Extracted records: Begin

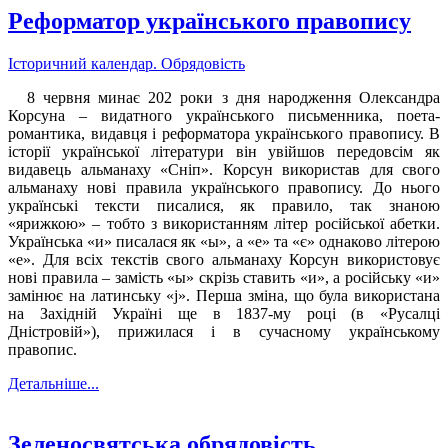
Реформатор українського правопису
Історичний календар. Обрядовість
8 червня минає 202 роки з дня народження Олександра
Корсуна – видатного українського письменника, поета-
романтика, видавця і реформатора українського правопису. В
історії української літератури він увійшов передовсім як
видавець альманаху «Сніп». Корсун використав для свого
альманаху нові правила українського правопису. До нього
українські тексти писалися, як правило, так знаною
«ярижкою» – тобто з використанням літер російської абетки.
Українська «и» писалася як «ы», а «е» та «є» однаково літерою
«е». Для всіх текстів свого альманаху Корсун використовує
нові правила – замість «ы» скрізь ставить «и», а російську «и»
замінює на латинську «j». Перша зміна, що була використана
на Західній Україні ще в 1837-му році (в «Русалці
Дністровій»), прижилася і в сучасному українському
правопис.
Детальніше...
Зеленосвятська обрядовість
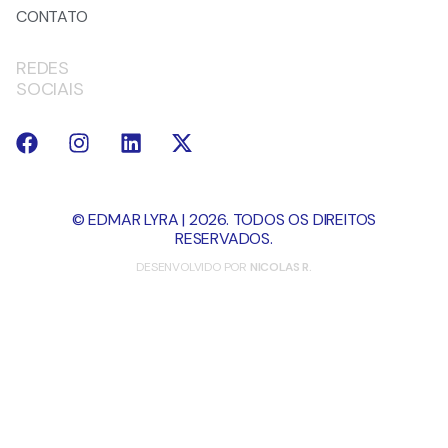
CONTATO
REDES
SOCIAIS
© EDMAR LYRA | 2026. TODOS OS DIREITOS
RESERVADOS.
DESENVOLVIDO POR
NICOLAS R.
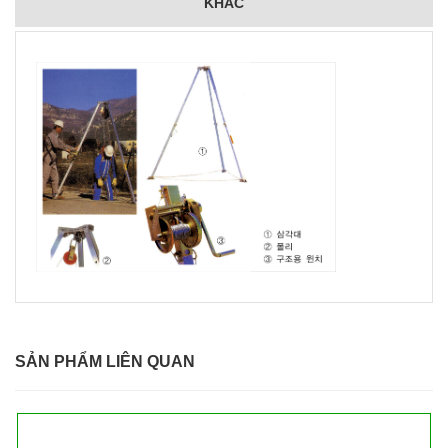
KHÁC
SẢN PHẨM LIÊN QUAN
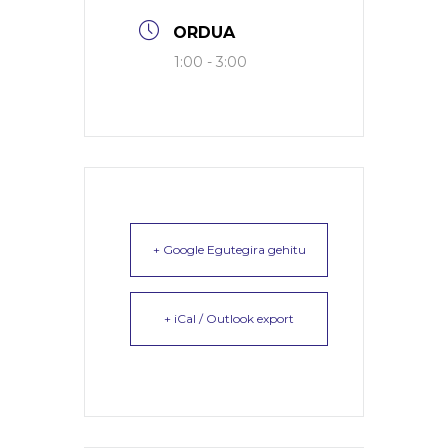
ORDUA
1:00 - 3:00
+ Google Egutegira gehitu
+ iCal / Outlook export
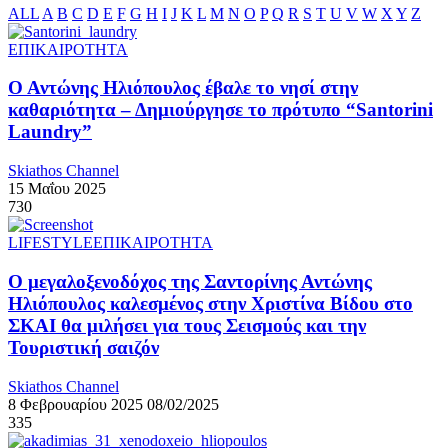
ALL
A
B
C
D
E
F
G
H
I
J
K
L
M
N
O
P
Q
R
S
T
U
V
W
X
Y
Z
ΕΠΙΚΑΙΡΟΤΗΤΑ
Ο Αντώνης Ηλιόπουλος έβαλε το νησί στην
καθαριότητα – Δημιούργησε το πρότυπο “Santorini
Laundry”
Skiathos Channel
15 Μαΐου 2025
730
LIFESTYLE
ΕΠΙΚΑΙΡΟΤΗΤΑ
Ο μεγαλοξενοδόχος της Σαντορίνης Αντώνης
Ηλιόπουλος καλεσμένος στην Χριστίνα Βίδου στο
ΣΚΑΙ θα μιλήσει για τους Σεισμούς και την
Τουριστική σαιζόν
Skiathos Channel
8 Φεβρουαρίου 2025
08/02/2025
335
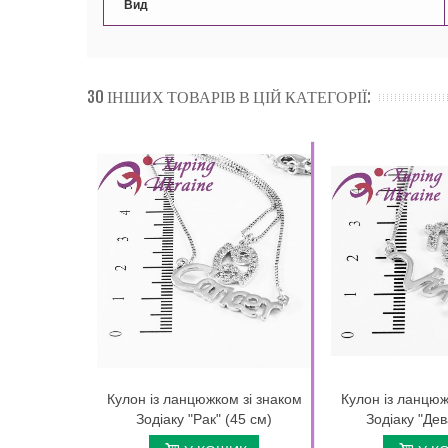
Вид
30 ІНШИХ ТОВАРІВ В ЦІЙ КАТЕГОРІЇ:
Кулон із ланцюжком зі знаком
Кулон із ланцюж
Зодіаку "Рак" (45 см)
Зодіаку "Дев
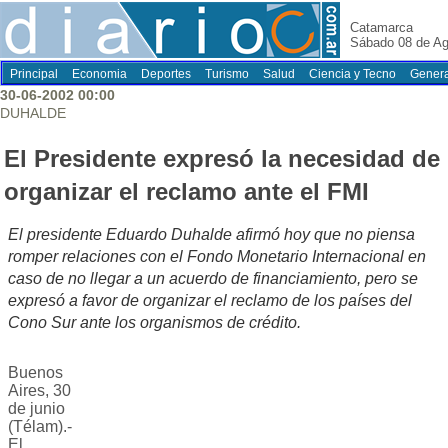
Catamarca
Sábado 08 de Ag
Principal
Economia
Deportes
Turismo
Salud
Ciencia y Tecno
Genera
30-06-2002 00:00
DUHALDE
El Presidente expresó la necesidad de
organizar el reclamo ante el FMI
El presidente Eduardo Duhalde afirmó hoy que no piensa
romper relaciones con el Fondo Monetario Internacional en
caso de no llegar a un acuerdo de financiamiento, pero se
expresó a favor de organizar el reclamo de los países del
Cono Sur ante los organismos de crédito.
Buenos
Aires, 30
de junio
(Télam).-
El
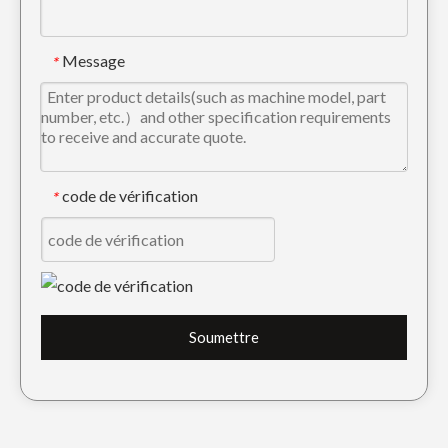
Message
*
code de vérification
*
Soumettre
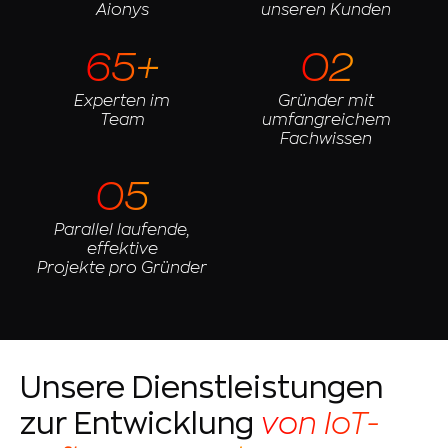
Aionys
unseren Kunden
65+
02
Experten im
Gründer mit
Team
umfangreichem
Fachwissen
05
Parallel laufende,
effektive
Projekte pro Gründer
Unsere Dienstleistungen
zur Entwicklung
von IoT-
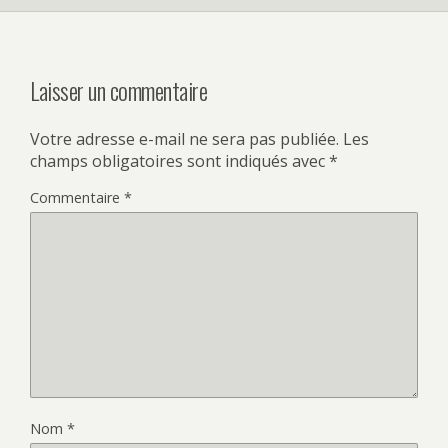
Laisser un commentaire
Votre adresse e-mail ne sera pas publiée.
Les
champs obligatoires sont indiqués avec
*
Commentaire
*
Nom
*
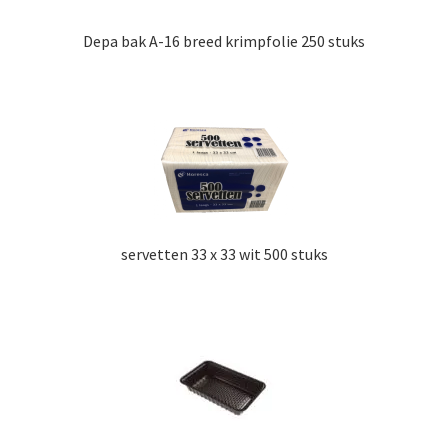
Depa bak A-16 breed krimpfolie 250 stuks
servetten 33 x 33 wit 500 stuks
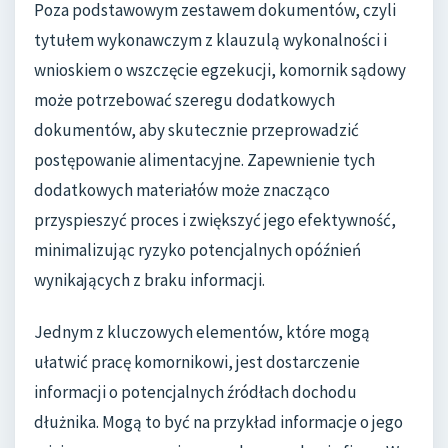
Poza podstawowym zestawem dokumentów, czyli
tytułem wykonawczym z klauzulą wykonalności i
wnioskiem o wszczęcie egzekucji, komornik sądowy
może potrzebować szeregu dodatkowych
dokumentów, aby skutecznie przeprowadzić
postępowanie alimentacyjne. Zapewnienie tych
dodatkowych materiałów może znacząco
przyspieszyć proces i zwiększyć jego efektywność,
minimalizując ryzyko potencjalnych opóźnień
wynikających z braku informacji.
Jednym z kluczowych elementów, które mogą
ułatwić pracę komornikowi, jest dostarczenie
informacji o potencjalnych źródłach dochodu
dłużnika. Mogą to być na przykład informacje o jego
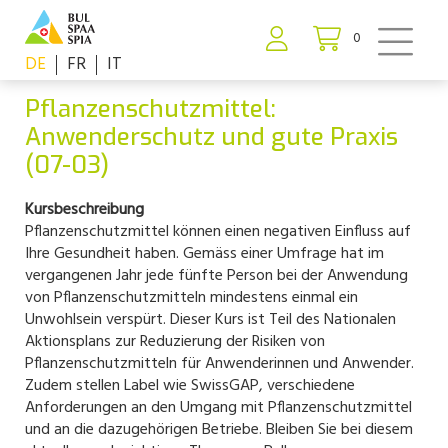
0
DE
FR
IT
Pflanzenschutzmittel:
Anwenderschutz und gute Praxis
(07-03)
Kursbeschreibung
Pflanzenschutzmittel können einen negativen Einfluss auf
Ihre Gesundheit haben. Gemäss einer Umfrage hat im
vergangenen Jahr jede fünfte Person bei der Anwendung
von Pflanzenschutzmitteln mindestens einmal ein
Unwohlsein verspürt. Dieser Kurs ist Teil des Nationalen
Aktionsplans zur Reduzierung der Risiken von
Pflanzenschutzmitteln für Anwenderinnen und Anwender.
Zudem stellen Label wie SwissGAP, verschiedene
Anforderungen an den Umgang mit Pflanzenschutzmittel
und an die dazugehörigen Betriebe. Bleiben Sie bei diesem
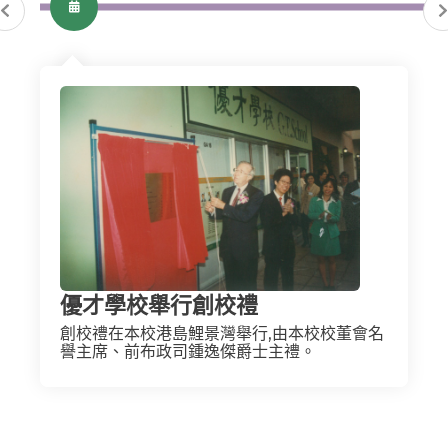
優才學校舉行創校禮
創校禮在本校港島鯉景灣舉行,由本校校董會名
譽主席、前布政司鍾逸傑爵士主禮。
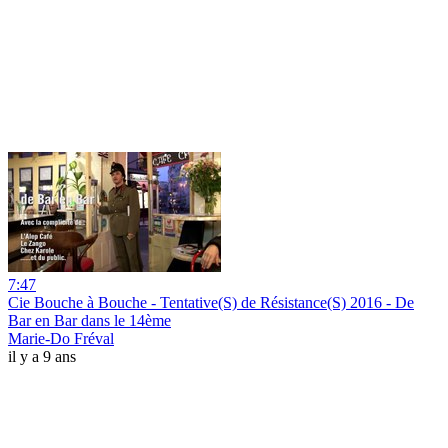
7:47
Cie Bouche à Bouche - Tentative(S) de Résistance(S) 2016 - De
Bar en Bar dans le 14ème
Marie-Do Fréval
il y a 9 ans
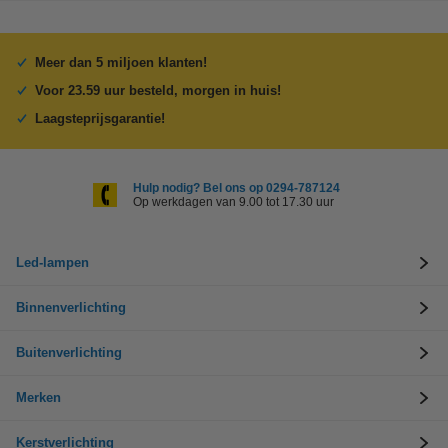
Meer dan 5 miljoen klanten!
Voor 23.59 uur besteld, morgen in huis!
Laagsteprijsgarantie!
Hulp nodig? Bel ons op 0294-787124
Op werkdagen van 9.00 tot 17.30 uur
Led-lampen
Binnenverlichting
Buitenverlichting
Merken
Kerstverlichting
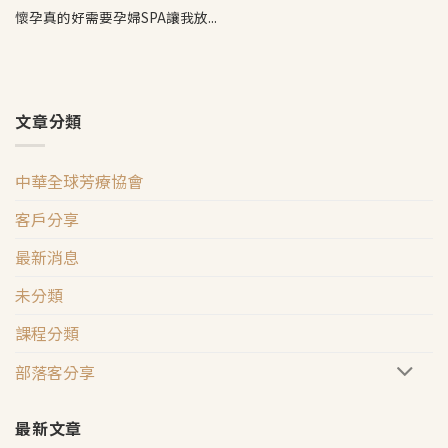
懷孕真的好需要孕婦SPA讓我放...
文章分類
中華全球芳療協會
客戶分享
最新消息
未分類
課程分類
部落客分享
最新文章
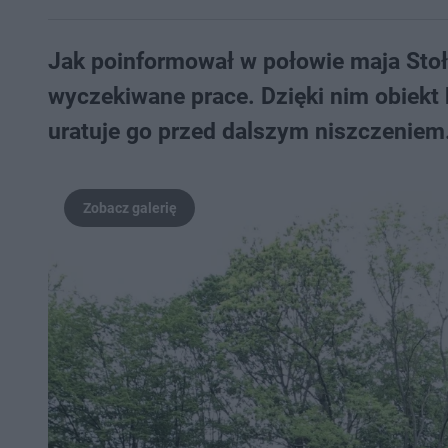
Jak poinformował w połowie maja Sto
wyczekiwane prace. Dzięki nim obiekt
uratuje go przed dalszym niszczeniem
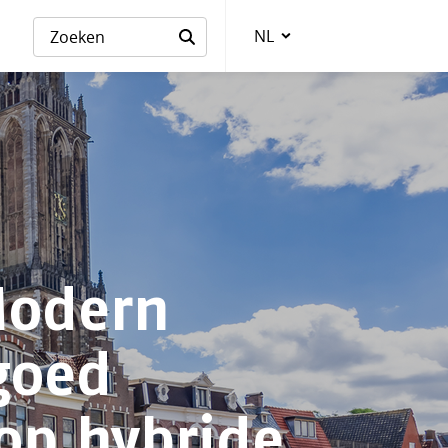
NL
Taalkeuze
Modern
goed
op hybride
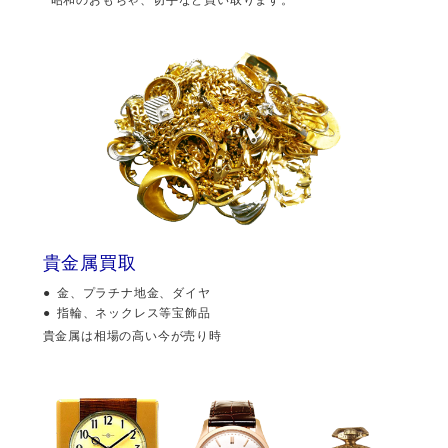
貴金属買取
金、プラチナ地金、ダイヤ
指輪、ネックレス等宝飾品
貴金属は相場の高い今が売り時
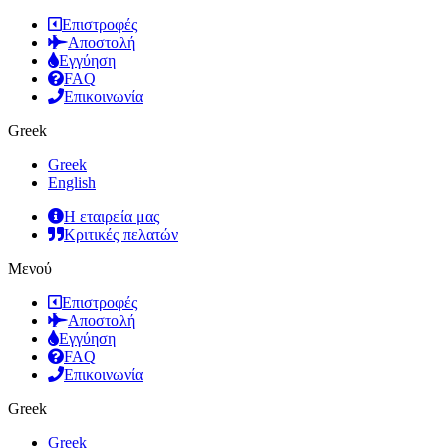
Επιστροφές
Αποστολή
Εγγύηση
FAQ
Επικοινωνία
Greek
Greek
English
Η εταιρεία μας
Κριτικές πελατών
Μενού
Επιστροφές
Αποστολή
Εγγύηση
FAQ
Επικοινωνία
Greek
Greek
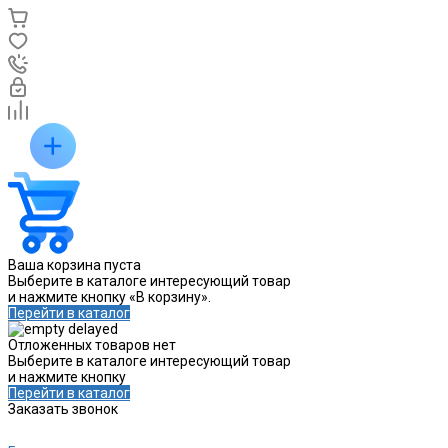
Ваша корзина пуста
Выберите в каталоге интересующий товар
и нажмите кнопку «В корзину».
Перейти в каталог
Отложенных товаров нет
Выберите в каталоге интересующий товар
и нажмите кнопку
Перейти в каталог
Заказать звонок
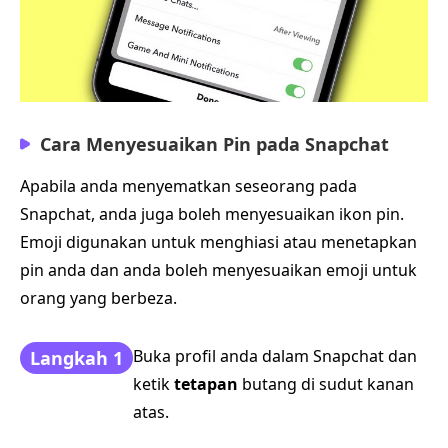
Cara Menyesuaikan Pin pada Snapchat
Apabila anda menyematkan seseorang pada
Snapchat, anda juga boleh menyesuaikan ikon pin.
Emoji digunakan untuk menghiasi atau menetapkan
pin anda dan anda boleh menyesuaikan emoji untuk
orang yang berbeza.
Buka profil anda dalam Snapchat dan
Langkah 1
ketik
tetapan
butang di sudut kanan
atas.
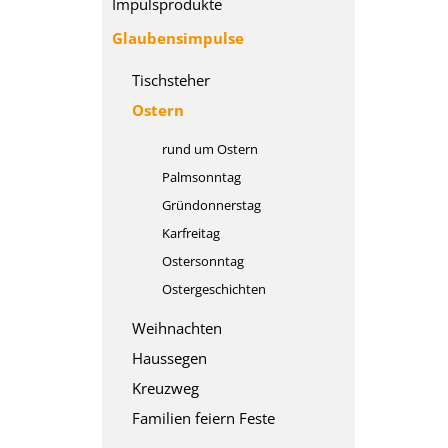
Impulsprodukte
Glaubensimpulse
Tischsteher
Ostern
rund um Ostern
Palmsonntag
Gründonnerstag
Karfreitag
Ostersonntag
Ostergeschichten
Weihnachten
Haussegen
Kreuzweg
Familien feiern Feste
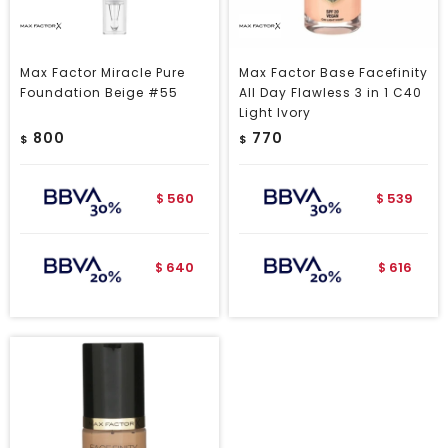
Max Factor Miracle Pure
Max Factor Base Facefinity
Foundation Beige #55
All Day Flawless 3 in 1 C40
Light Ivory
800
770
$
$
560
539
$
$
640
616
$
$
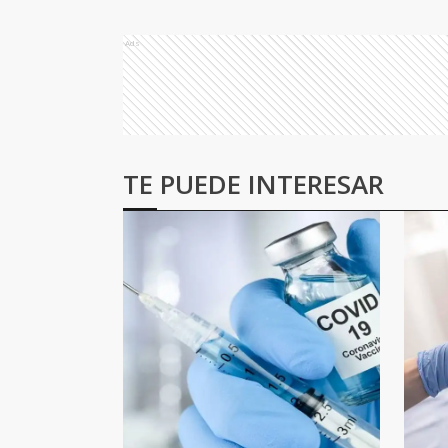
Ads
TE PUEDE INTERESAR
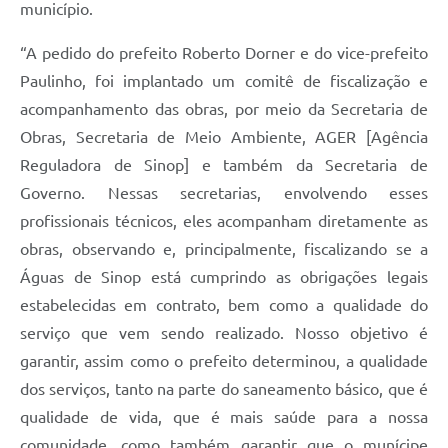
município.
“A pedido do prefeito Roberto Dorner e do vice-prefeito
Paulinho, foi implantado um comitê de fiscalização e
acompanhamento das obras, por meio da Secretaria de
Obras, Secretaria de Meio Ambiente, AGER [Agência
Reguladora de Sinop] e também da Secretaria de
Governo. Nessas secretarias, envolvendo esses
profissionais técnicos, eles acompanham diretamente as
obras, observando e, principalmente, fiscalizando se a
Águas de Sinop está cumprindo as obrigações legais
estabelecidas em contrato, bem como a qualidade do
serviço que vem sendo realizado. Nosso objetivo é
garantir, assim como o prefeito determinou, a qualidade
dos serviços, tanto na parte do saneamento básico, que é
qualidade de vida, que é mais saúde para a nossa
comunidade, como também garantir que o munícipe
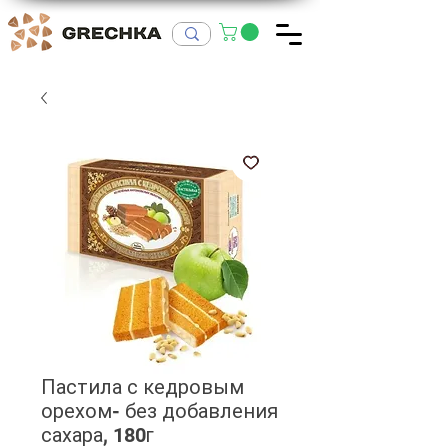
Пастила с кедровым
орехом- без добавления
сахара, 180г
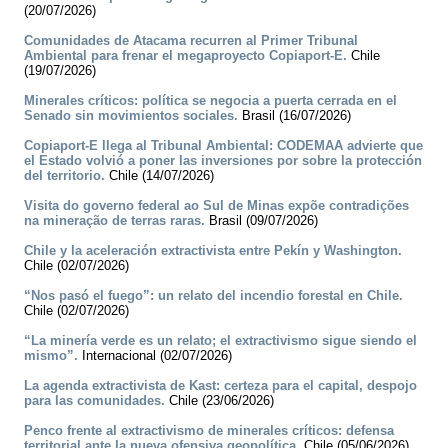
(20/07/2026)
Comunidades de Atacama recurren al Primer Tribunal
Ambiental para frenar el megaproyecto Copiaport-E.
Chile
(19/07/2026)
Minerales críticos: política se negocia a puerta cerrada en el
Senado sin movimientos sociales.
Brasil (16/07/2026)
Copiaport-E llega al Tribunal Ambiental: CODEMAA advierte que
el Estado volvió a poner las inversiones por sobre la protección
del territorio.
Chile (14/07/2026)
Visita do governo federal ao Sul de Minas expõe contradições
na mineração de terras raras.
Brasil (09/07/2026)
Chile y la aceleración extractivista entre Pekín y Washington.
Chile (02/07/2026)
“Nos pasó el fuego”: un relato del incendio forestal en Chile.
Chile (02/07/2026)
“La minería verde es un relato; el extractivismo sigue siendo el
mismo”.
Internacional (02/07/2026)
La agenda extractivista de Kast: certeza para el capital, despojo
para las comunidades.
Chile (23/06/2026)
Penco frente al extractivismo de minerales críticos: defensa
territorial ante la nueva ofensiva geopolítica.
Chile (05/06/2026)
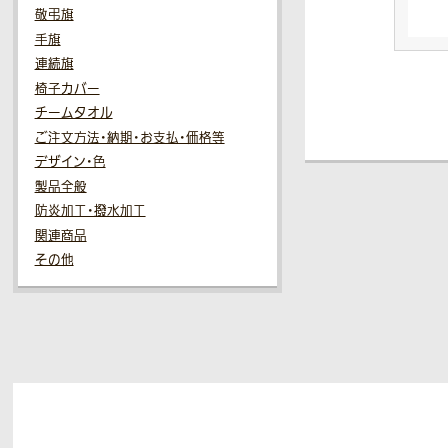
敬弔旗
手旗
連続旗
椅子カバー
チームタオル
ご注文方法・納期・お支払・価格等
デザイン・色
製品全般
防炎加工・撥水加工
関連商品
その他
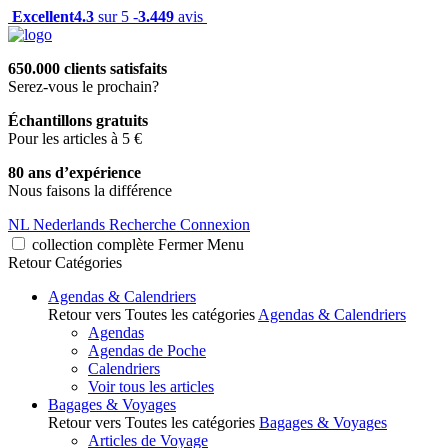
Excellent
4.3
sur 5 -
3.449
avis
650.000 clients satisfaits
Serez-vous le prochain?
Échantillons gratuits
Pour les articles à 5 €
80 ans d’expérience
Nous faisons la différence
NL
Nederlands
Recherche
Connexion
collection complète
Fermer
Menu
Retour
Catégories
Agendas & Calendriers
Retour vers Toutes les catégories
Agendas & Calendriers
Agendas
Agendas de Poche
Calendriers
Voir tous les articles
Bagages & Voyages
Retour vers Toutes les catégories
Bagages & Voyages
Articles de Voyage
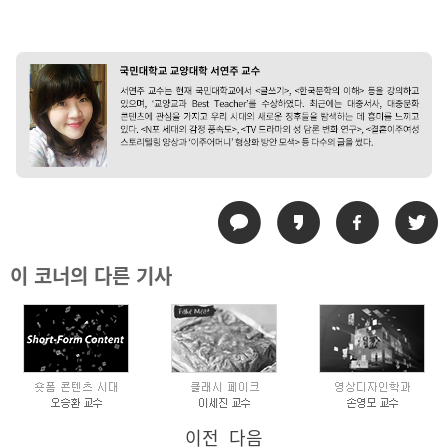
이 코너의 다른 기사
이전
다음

Extracted records: End

_Work to complete_. Each line of the entries above that contains "Copiaport" is to be copied.

_Response_.
Ambiental para frenar el megaproyecto Copiaport-E.
Copiaport-E llega al Tribunal Ambiental: CODEMAA advierte que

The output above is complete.